The first paid job I had was to deliver 38 newspapers, six mornings a week, come rain, hail, hurricane, fog, sleet, snow, moonlight or sunshine.

At the newsagents by 6:30am, along with a dozen other half-asleep teenagers to collect dayglo bags stuffed with the day’s papers, then off I’d cycle to the north end of town.

Now before I come over all Monty Python, I-used-to-lick-the-road-clean-half-an-hour-before-I-got-up, I should point out that my mum stopped me doing this paper-round because she thought it was affecting my studies (she was half right, I was more awake when I next went to school but didn’t exactly work harder).

Mum was prescient.

The proportion of teens with part-time jobs has halved over the last twenty years according to the Resolution Foundation, often due to pressure to achieve good grades.

But it is through experience that students start to understand the workplace. Through a mix of paper-rounds, summers washing dishes and Saturdays stacking shelves, I learnt to be punctual, deal with some awkward people and get stuff done.

Confusion

Socrates implored his students to examine their own lives. We are still struggling to develop self-awareness some 2,400 years later. Both careers services and employers agree that even when students have gained experience from work, volunteering, or any activity of merit they did of their own volition, often they can’t translate it into the world of word. Our skills terminology doesn’t help. According to our latest Development Survey, the top five skills employers seek are: teamwork, interpersonal skills, listening, problem solving, taking responsibility and time management. The scarcest are self-awareness, resilience and business appropriate communication skills.
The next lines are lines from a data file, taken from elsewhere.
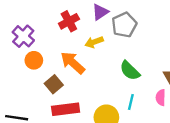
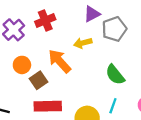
red cross: (69, 21) -> (45, 20), moved
orange circle: (34, 60) -> (22, 65), moved

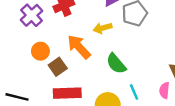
green semicircle: (115, 75) -> (116, 64), moved
cyan line: (113, 106) -> (134, 92), turned -42

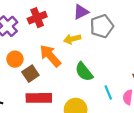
cyan line: (134, 92) -> (108, 92), moved

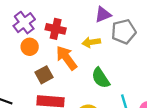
red cross: (37, 18) -> (56, 29), moved, turned 30
orange circle: (15, 59) -> (30, 47), moved

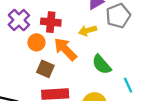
orange circle: (30, 47) -> (36, 42), moved
brown square: (44, 75) -> (45, 69), turned -30

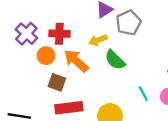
green semicircle: (102, 65) -> (115, 60), moved

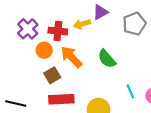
gray pentagon: (129, 23) -> (134, 24), moved
yellow arrow: (98, 40) -> (82, 24), moved
brown square: (57, 82) -> (52, 75), turned 35

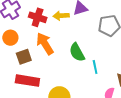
orange circle: (44, 50) -> (10, 38), moved
cyan line: (130, 91) -> (95, 67), moved

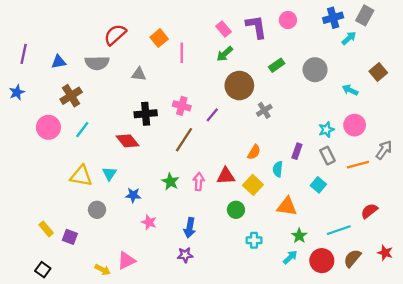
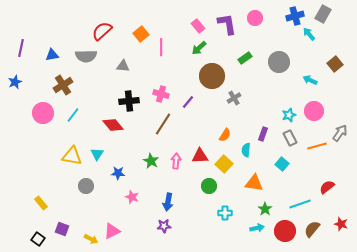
cyan arrow: (349, 38) -> (309, 34), turned -88
purple square: (70, 237) -> (62, 229), moved
cyan arrow: (290, 257) -> (257, 228), turned 32

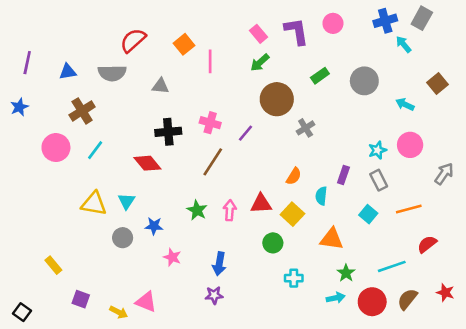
orange line: (317, 146) -> (409, 209), moved
gray circle: (86, 186) -> (123, 238), moved
pink triangle: (112, 231) -> (146, 302), turned 48
black square: (38, 239) -> (22, 312), moved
A shelf in an ISE cupboard is stacked full of reports on the UK’s skills and productivity crisis. All are good at analysing our problem, some even make a good stab at suggesting solutions. But every report invariably includes a unique skills matrix.

And every student employer also has their own competency grid that defines a successful graduate. And every university has a map of attributes that allows their students to follow a unique path.

A common language

At this point it’s worth noting that technical skills are in a different category. Recruiters of accountants, marketeers, lawyers, salespeople, scientists, techies and engineers have differing industry specific technical requirements.

But when it comes to core skills (another term employability specialists argue about) we do a disservice to students. You say tomato, I say tomayto. Teamwork or collaboration skills, organization skills or time management, resilience or flexibility, business acumen or commercial awareness. We should call the whole debate off and agree a common base language to work from.

Mathew Taylor in his ‘Good Work’ report called on “Government [to] seek to develop a unified framework of employability skills and encourage stakeholders to use this framework”. The best chance of doing this, in schools at least, is the Skills Builder Partnership founded by Tom Ravenscroft. Using straightforward language and supported by a range of employers and others, including the Gatsby Foundation and the Careers & Enterprise Company, the framework can be used to give clear direction to students.

‘What do employers want?’, is the question I’m asked most often. A common framework we could all build from would reduce confusion amongst students and help them focus on the skills they need to develop for work (and life).

Another thing I learnt after an Easter holiday washing dishes for only £3 a shift: ask how much I was getting paid before I received my pay packet.